According to the Mail on Sunday, the review is expected to recommend the new offence, and it would carry the same penalties as causing death by dangerous driving.
Currently, motorists convicted of this charge face up to 14 years in prison - but the Government has already said it is committed to upping the penalty to a life sentence.
The review followed the case of cyclist Charlie Alliston, who was jailed for 18 months in September for knocking over and killing 44-year-old Kim Briggs as he sped through east London on a bike with no front brakes.
Alliston, 20, was cleared of manslaughter but found guilty of causing bodily harm by "wanton and furious driving", a crime under the 1861 Offences Against the Person Act which carries a maximum sentence of two years in jail.
The Victorian law, originally drafted to deal with reckless handling of horses, was used because there was no cycling equivalent in the law of the offence of causing death by dangerous driving.
Mrs Briggs's widower Matthew, from Lewisham, south London, told the Mail on Sunday it would be a "big achievement" to get the law changed.
He said: "I can't make sense of what happened. I have no idea how my kids can make sense of it. I want to make sure that Kim's dying wasn't the end.

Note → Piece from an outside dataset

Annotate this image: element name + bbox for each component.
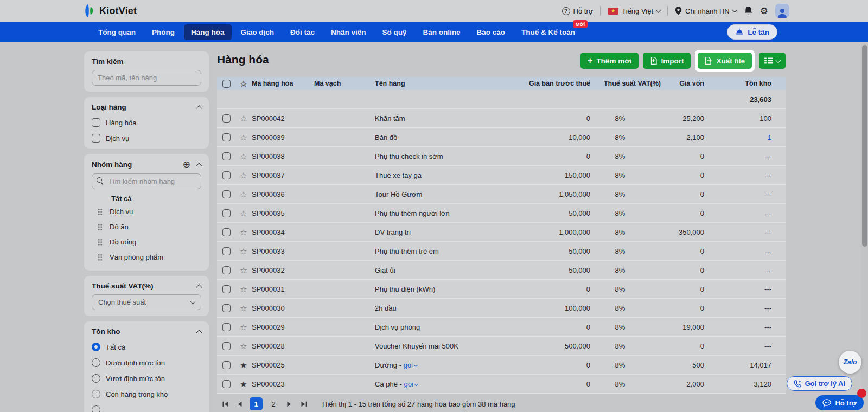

"I want the kids to look back in the future and see something was accomplished. That she made it a little bit easier for people in the future."
In 2015, two pedestrians were killed and 96 were seriously injured when hit by a cycle.
Meanwhile, more than 100 bike users are killed and 3,000 seriously injured on British roads each year.
A Department for Transport spokesman said: "We are carrying out a review to improve all elements of cycle safety.
"This includes looking at the case for a new offence, equivalent to causing death or serious injury by careless or dangerous driving, to help protect both cyclists and pedestrians."